Amid a storm of tablet-related hype and speculation, Amazon just announced the latest iteration of its "traditional" e-reader: Kindle Paperwhite. The name refers to its expected new screen technology for a sharper (212 ppi) and higher-contrast display, and also features a frontlight that brings parity with Barnes & Noble's Nook Simple Touch with Glowlight. The device is entirely controlled by touch — hardware page-turning switches are out, and so is the home button.

The interface has taken a page out of the Kindle Fire's book by offering a "cover mode" homescreen that lets you swipe through your library. The device also uses the same X-Ray content analysis feature found on the Kindle Touch, has controls for the light, and lets you change the fonts.
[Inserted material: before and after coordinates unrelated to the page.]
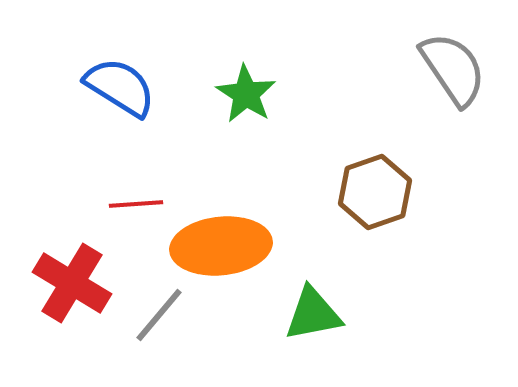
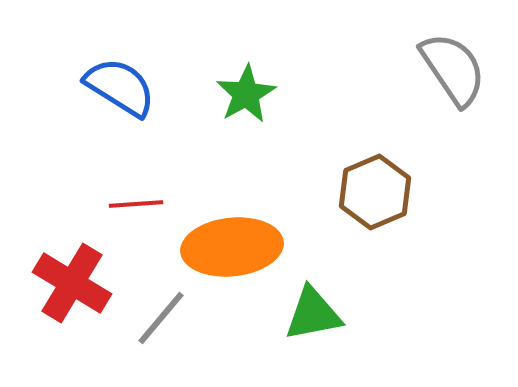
green star: rotated 10 degrees clockwise
brown hexagon: rotated 4 degrees counterclockwise
orange ellipse: moved 11 px right, 1 px down
gray line: moved 2 px right, 3 px down
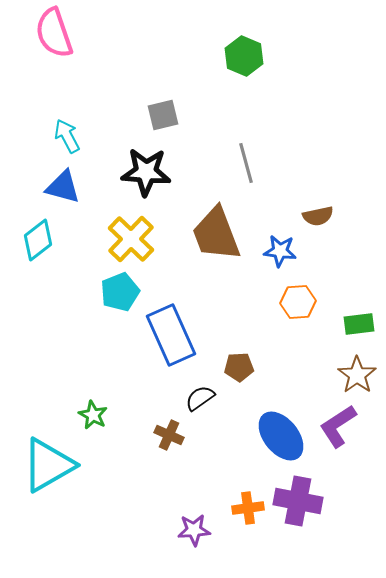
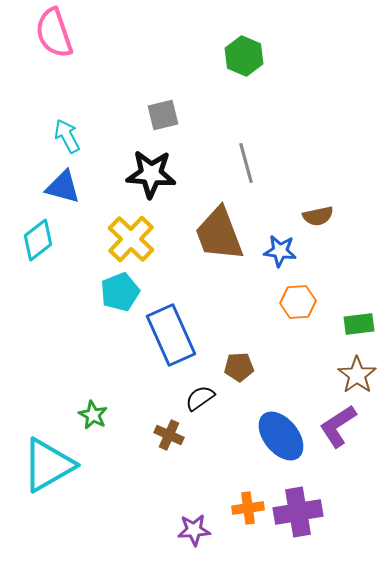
black star: moved 5 px right, 2 px down
brown trapezoid: moved 3 px right
purple cross: moved 11 px down; rotated 21 degrees counterclockwise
'Thinner than a magazine, lighter than a paperback'

Amazon is touting its patented light guide technology which keeps the lighting even across the screen and allows you to leave it on all the time without detriment to battery life — it'll apparently last for eight weeks between charges. The touch technology means it has a thinner bezel, and at 9.1mm thin and 7.5 ounces Jeff Bezos describes the device as "thinner than a magazine, lighter than a paperback."

The Kindle Paperwhite is available for order today and will start shipping on October 1st, with the Wi-Fi model costing $119 and the 3G-enabled variant going for $179. Those prices apply to ad-supported models with Amazon's Special Offers, mind, and you'll have to pay an extra $20 if you'd rather go without.